* Input data:
══════════

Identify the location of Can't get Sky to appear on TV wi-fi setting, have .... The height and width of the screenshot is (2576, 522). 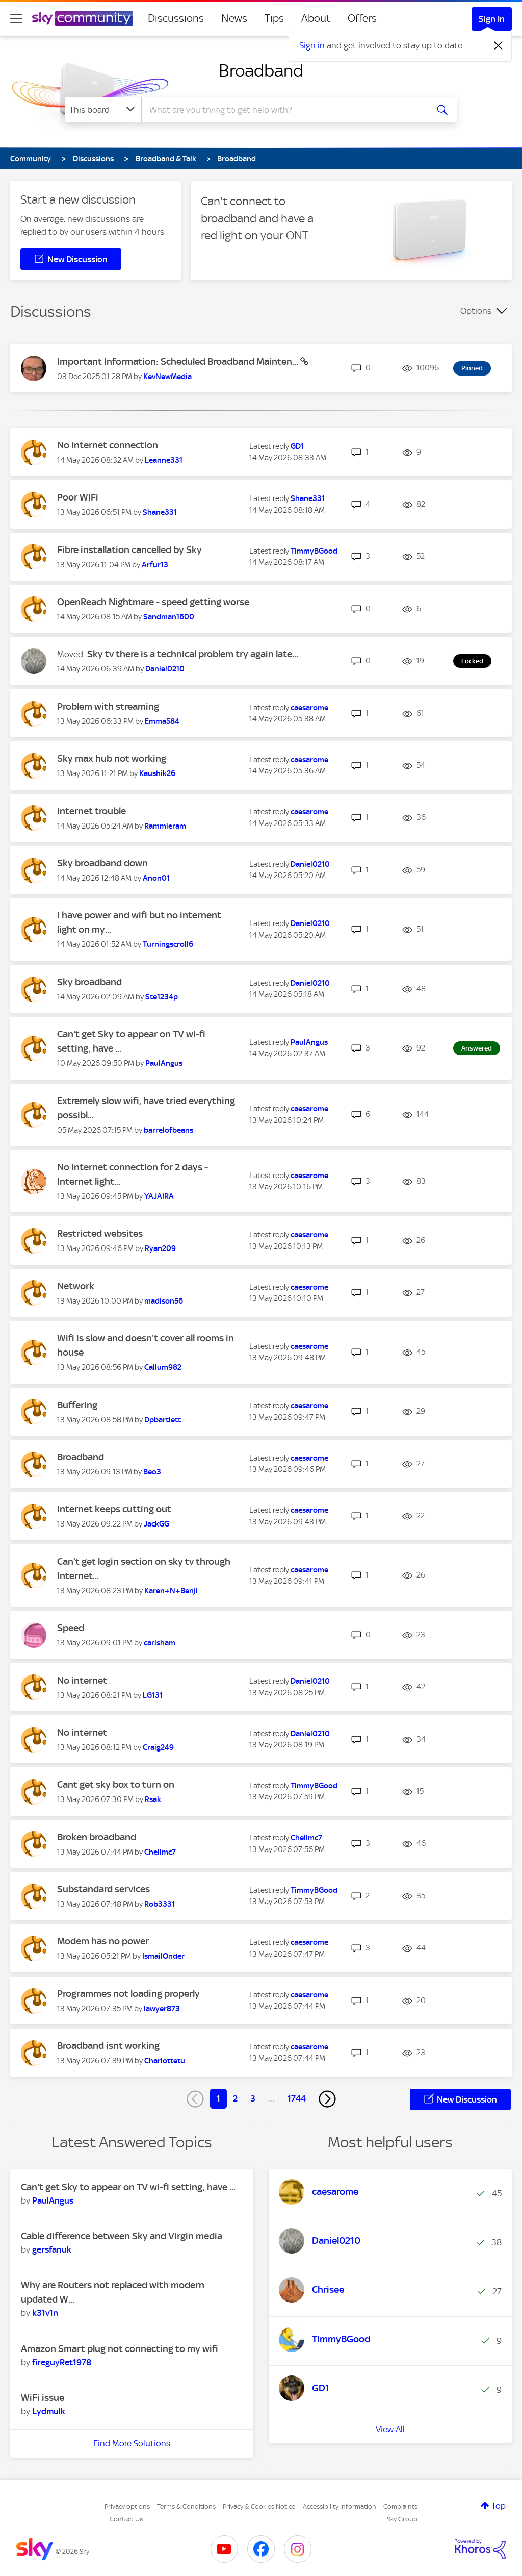
(128, 2187).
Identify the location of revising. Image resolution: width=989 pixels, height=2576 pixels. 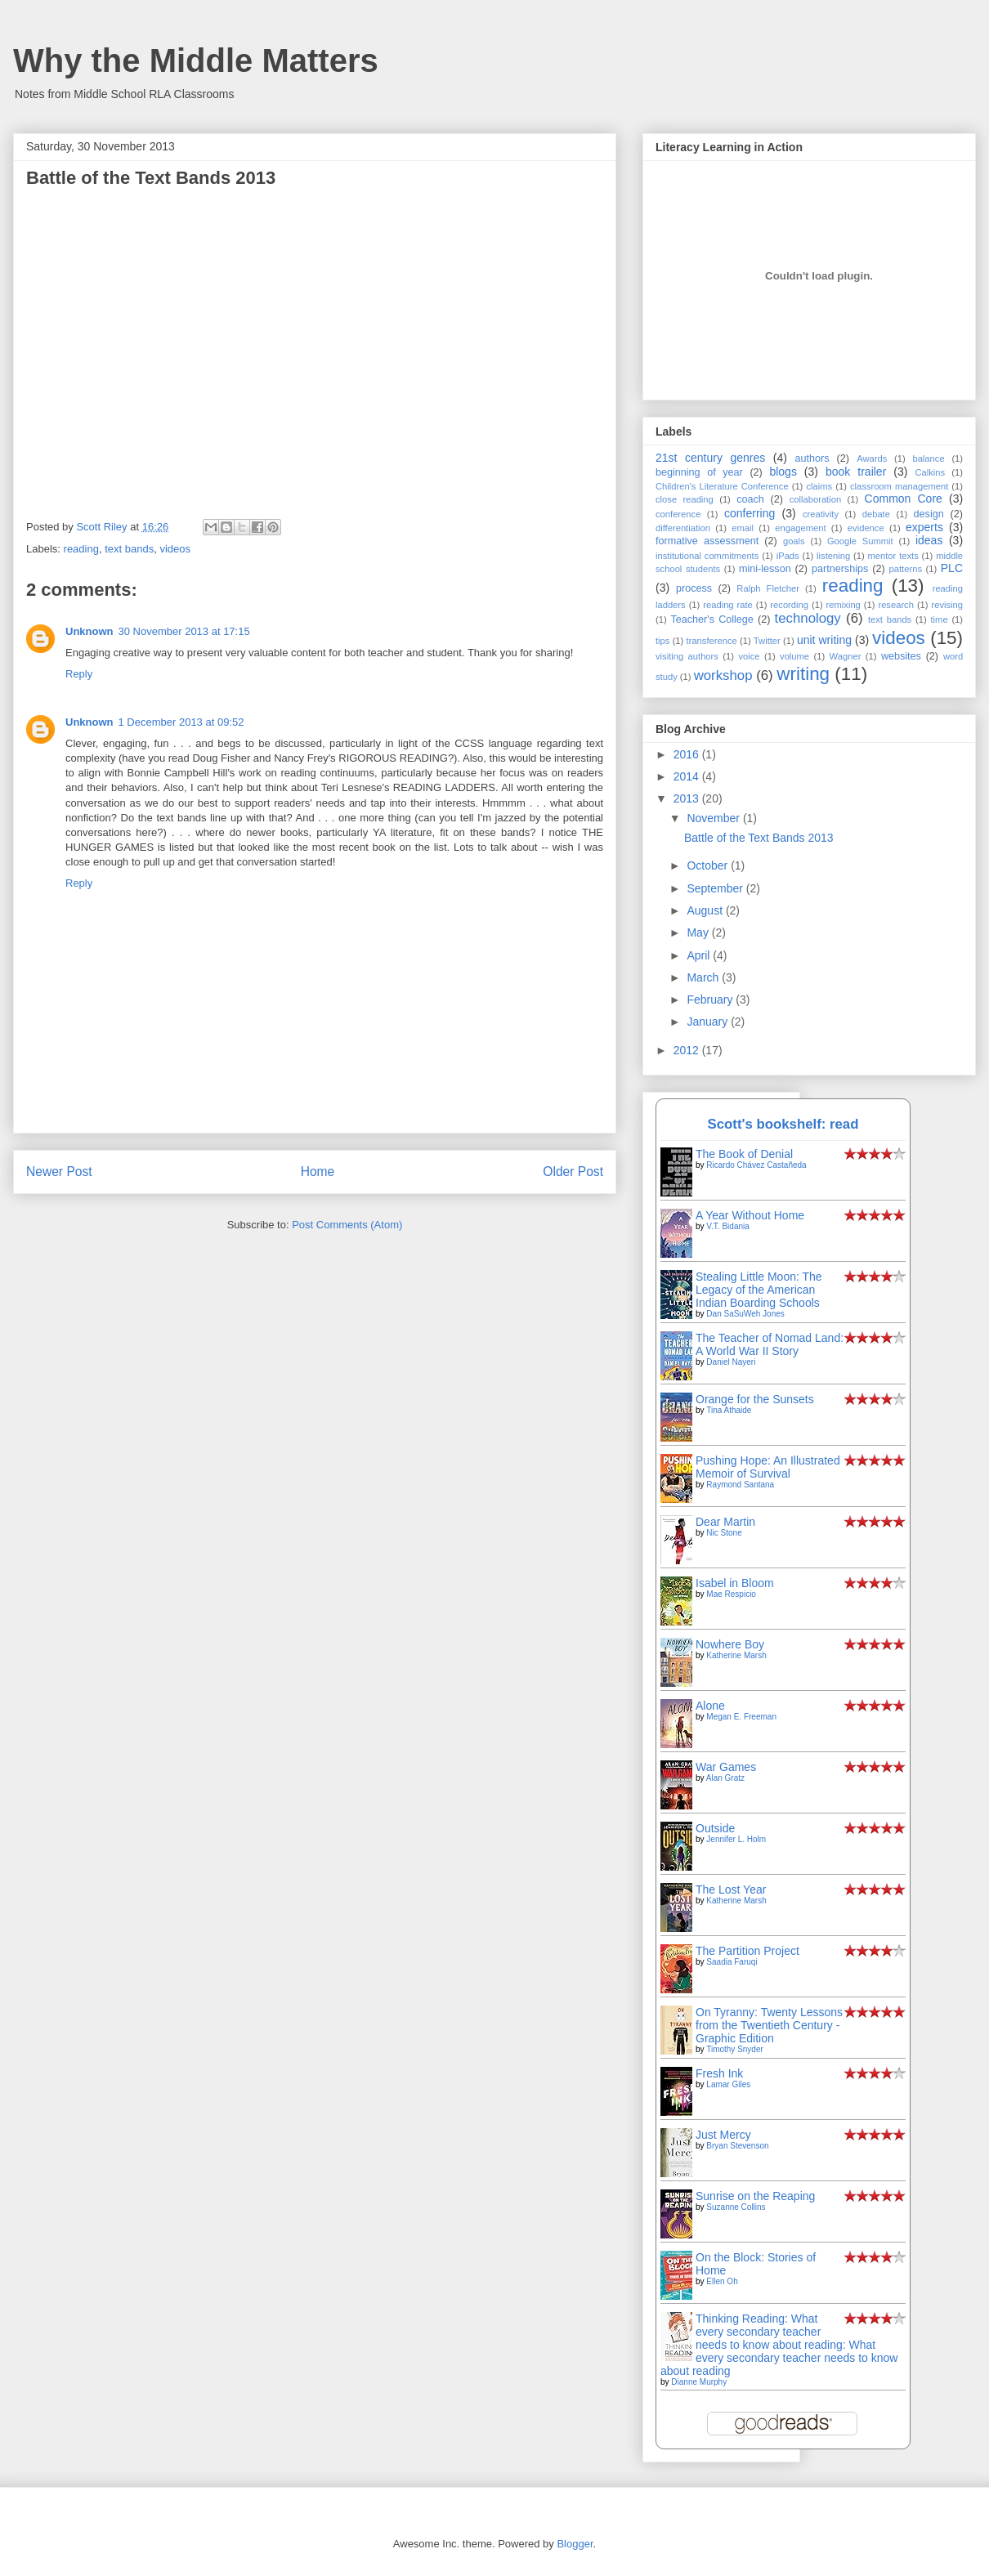
(948, 605).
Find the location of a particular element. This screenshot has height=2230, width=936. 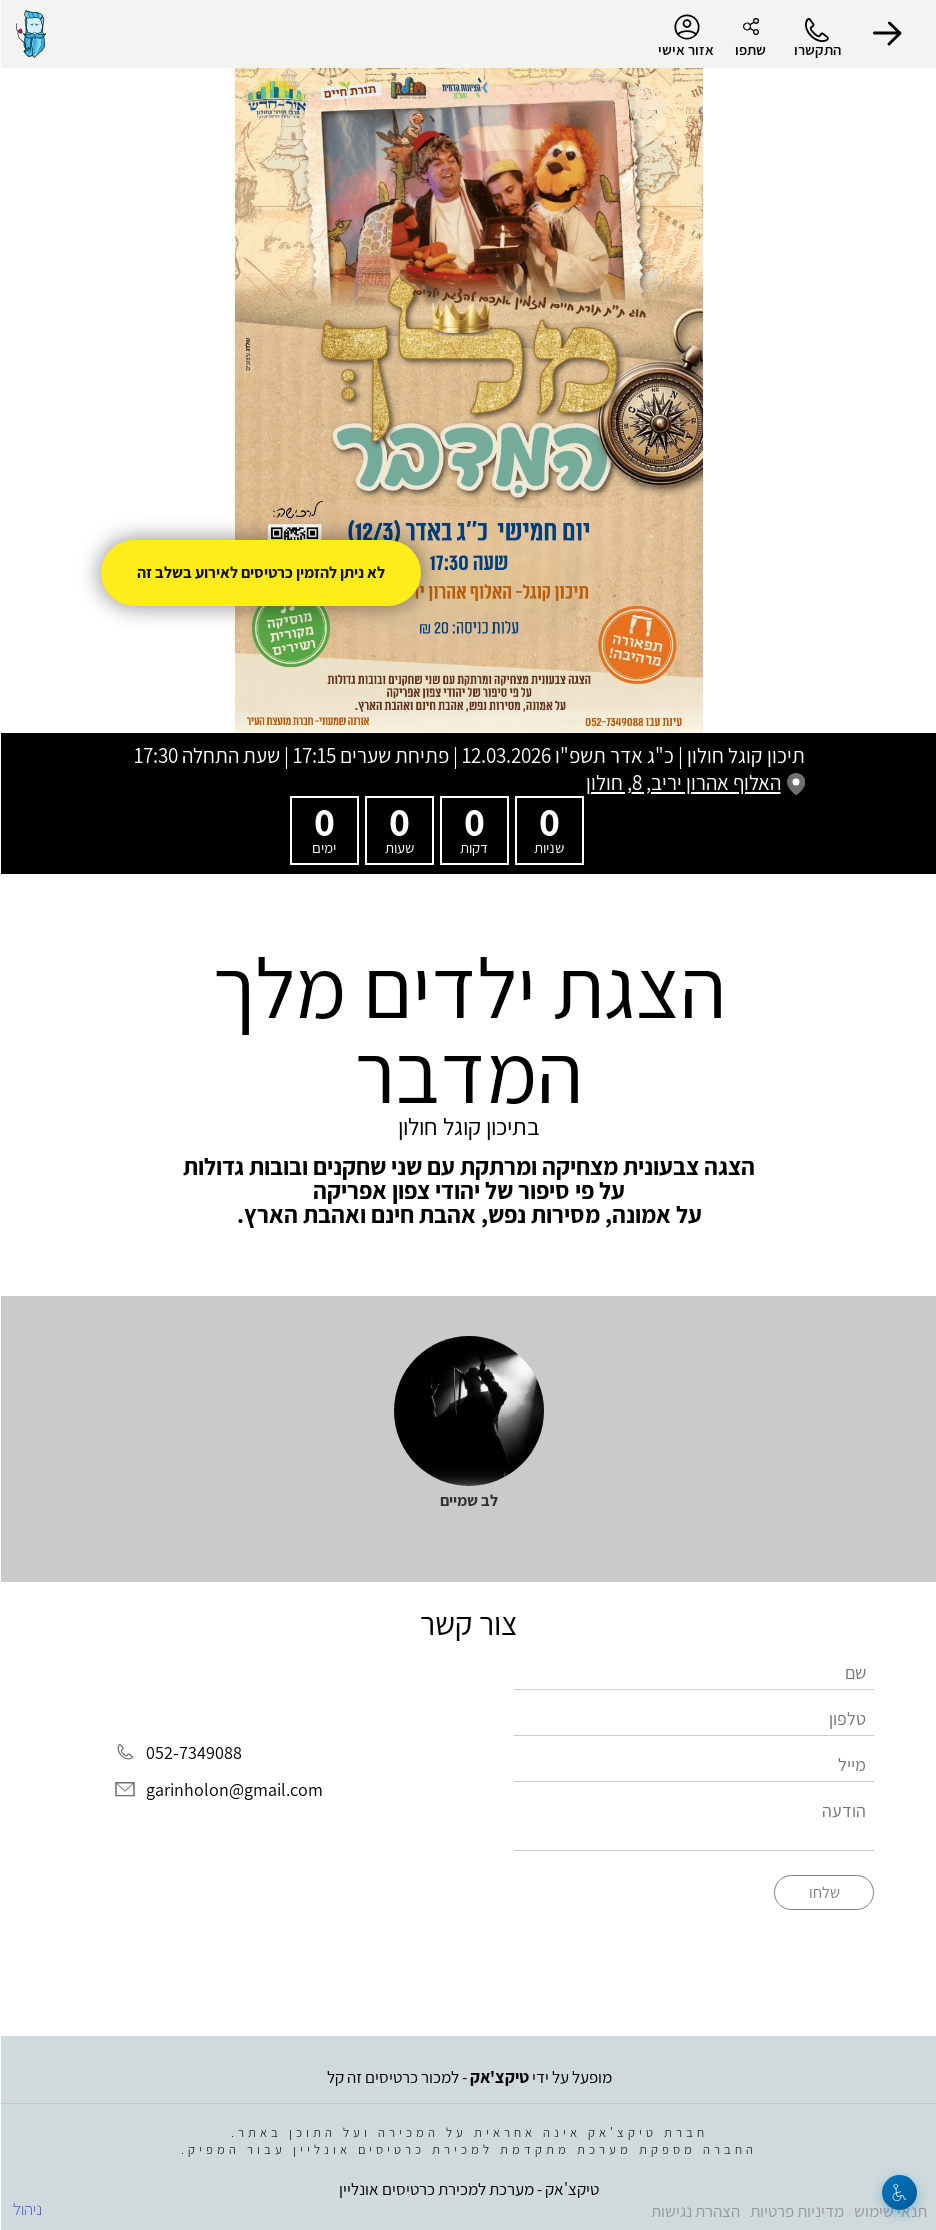

garinholon@gmail.com is located at coordinates (233, 1789).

══════════

* Exercise details: Would you retype the listing above exactly, omitting its pictures?

* Answer to the problem:
Identify the location of Can't get Sky to appear on TV wi-fi setting, have .... The height and width of the screenshot is (2576, 522). 
(128, 2187).
Identify the location of revising. Image resolution: width=989 pixels, height=2576 pixels. 
(948, 605).
Find the location of a particular element. This screenshot has height=2230, width=936. 

garinholon@gmail.com is located at coordinates (233, 1789).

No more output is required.